Very yummy! We loved this pie, followed recipe exactly. It is delicious! A definite keeper for my recipe collection. Thanks!
WOW! I havent tried this yet, but i will! father’s day is coming up and my dads fav pie is lemon meringue, so this looks perfect! i will right another review when i make it!
wow i tried this recipe and it was simple and delicious!!!
it was awesome!!!!!!!!!!!
Great recipe and so simple. I used a prepared graham cracker crust. I beat the 2 egg whites and incorporated them into the filling, which made the pie a little fluffier. Instead of cooking the filling, I just filled the pie shell and baked it at 375 degrees for 10 minutes. Much easier.
I followed the directions and I did not have enough to fill my 9 inch pie shell half full. Will try again but double ingredients.

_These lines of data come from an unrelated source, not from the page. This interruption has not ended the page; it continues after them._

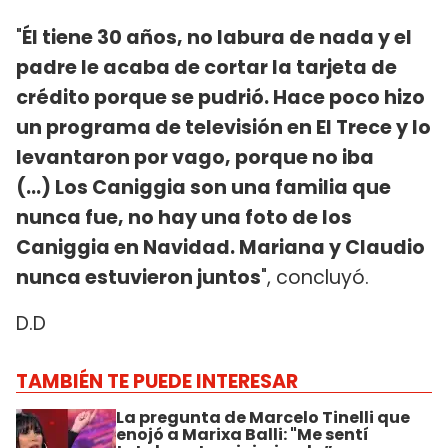
"
Él tiene 30 años, no labura de nada y el
padre le acaba de cortar la tarjeta de
crédito porque se pudrió. Hace poco hizo
un programa de televisión en El Trece y lo
levantaron por vago, porque no iba
(...) Los Caniggia son una familia que
nunca fue, no hay una foto de los
Caniggia en Navidad. Mariana y Claudio
nunca estuvieron juntos
", concluyó.
D.D
TAMBIÉN TE PUEDE INTERESAR
La pregunta de Marcelo Tinelli que
enojó a Marixa Balli: "Me sentí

This was really strange. It wasn’t a pretty yellow color– it looked more like a butterscotch or carmel pie. There was not enough filling for the pie crust so it was really flat. The taste was interesting, but not very good.
This pie was so easy and so tasty! It was a huge hit at Christmas. I used a premade pie shell and I whipped up the egg whites for the top. I baked it for about 5 min untill the top turned a bit brown. Very good!
I loved these! But husband thought they were too tart and wouldn’t eat any more.
the recipe is delicious in taste, I loved it…but somehow I messed something up…I did leave it on the refrigerator overnight, and it was firm in the morning…I topped it with canned whipped cream, and two hours later it was all soft!!! I don’t get what I did wrong.
This was a really good pie but it took 4 hours to thicken but still delicious! I made 3 pies!
Easy to make! tart taste reminded me of key lime pie.
This is absolutely wonderful. Since I found this recipe, I have made it again and again. It is a never-fail Lemon Pie.
Pretty good.
Gee, Nancy, thanks a lot! I tried this recipe and now my husband is hooked on your pie. It’s wonderful just as it is, I wouldn’t change a thing. Well okay, I did use a graham cracker crust and made meringue with the egg whites, but I didn’t tinker with the main ingredients at all. Excellent flavor!